# One GIANT leap in my journey!



## jemima_mum (Sep 7, 2008)

I am so ridiculously happy that I have to share this with you all! You have been lovely to me even at this early stage...so here goes!

Saw my neurologist a while back and he ran all the tests needed to check what my epilepsy is doing but all the EEG's came back clear...no abnormal traces...so he referred me to a neuropsychologist...and to cut a long story short...

I AM NOT EPILEPTIC!!! Nope...I have something called Non Epileptic Attack Disorder - it is in short a psychological condition, possibly has been happening since I was 16 and all the seizures were reinforced subconscious behaviour resulting in the fits...makes no sense I know but here is the good news.

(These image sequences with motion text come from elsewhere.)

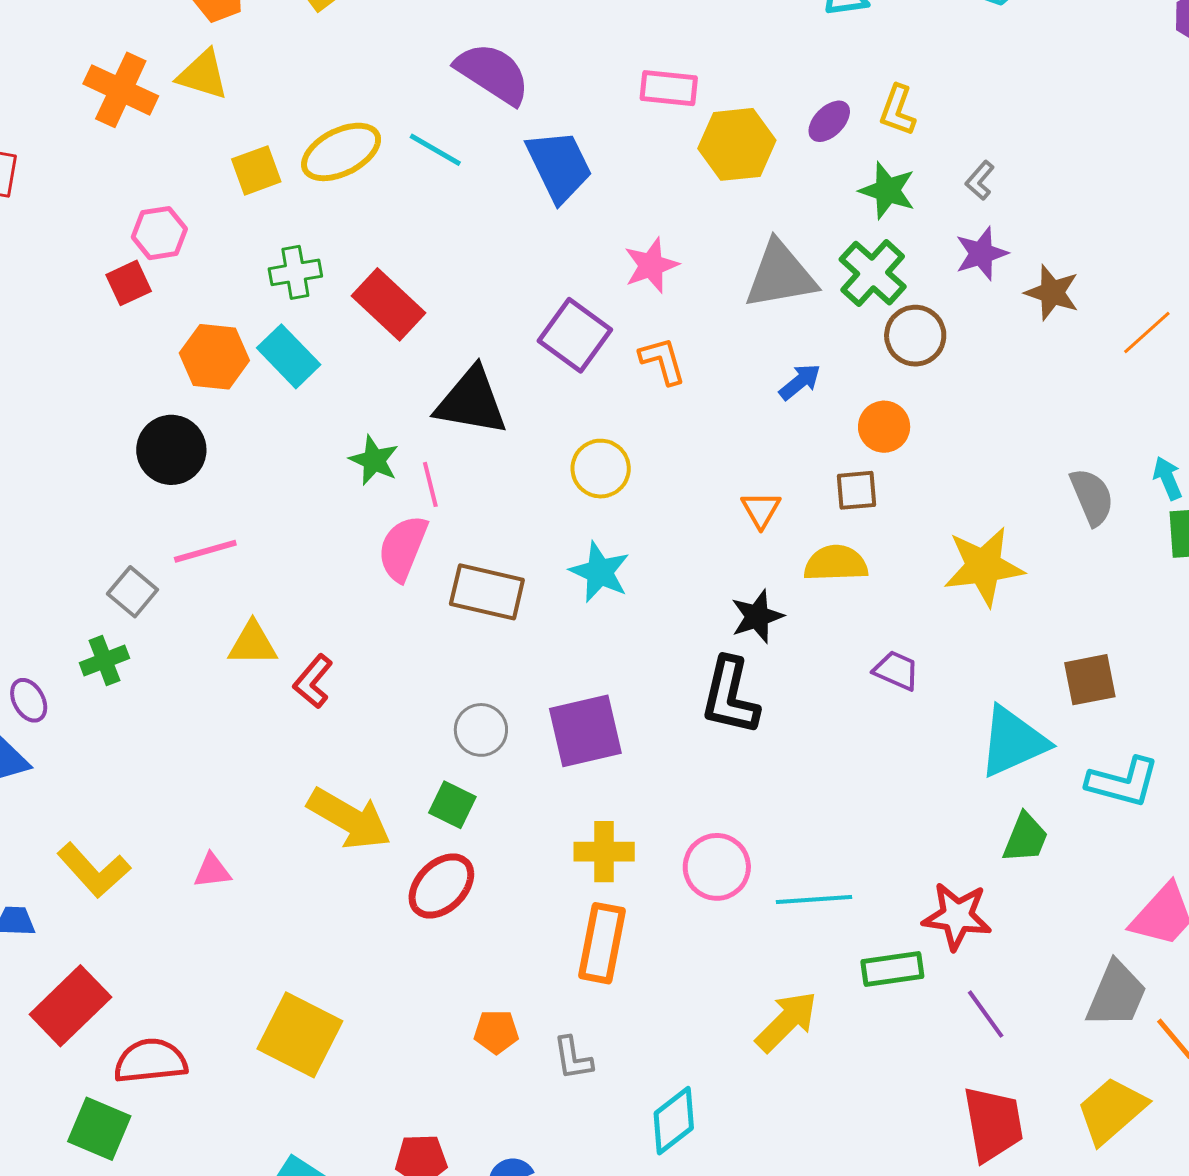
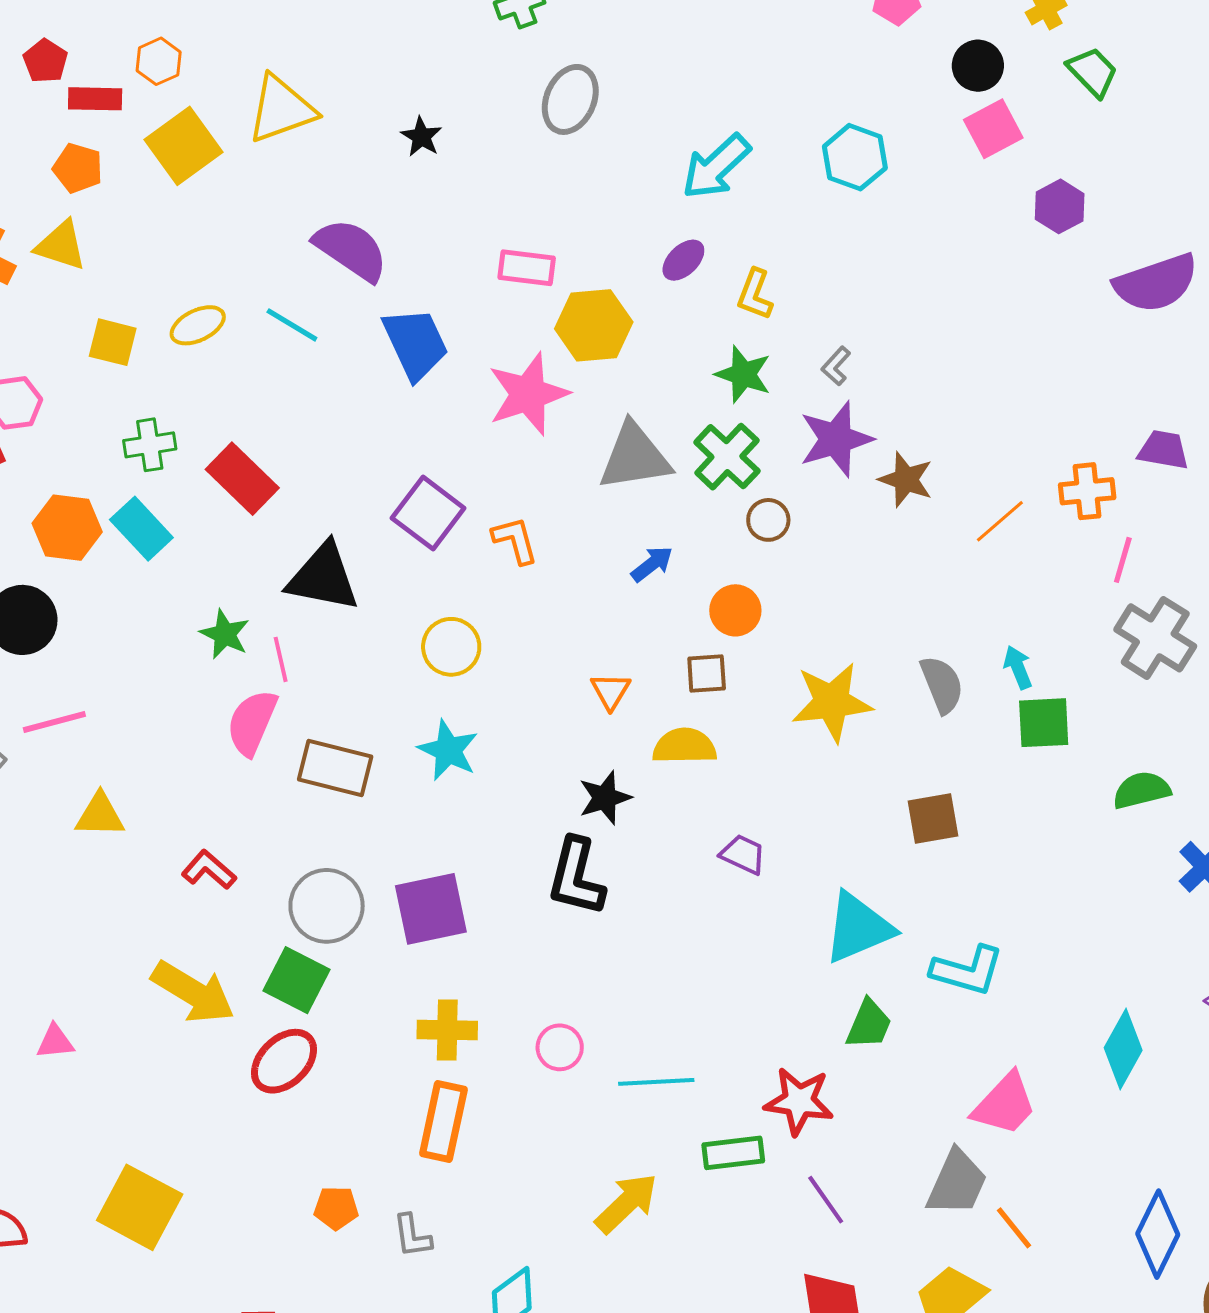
purple ellipse: (829, 121) -> (683, 260), moved
yellow ellipse: (341, 152) -> (198, 325), size x0.7
yellow square: (256, 170) -> (113, 342), turned 33
purple star: (981, 254) -> (836, 439), size x1.4
pink star: (651, 265) -> (528, 394), moved, size x1.5
brown circle: (915, 336) -> (768, 520), size x0.7
yellow star: (984, 567) -> (832, 702), moved
brown square: (1090, 680) -> (933, 818), moved
red L-shape: (313, 681) -> (209, 870), moved, turned 90
gray circle: (481, 730) -> (327, 906), size x1.4
green square: (452, 805) -> (296, 980), size x1.4
pink circle: (717, 867) -> (560, 1047), size x0.7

I have completely come off all my medication I have been taking for the past 5 years

I have had no seizure in 7 weeks (a record)

I am sleeping better, happier and less stressed

BUT....I am allowed to drive again    

AND I can have kids....with the same risks as everyone else...no higher birth defect or m/c risk as every other woman!

BIG GRINS ALL ROUND


----------



## mintyfaglady (Aug 25, 2007)

Oh hon, that's such great news for you! It's amazing how the mind can control the body like that, but now with  a clear diagnosis and off those drugs, you're well on your way to the baby of your dreams! (Oh and you can look forward to sitting in traffic jams too!)


----------



## bagpuss1 (Feb 26, 2005)

OMG! I treat NEAD! what a coincidence!!! Have a really good success rate and we are planning on starting a group in September sometime!


----------



## ♥JJ1♥ (Feb 11, 2006)

what great news 
Lx


----------



## MandMtb (Mar 6, 2009)

Wonderful news Jemimi - enjoy your new lease of life   x


----------



## jemima_mum (Sep 7, 2008)

Thank you all so much for your lovely words! I am loving my new self and cannot wait to move on with my life...university cannot come quick enough for me!!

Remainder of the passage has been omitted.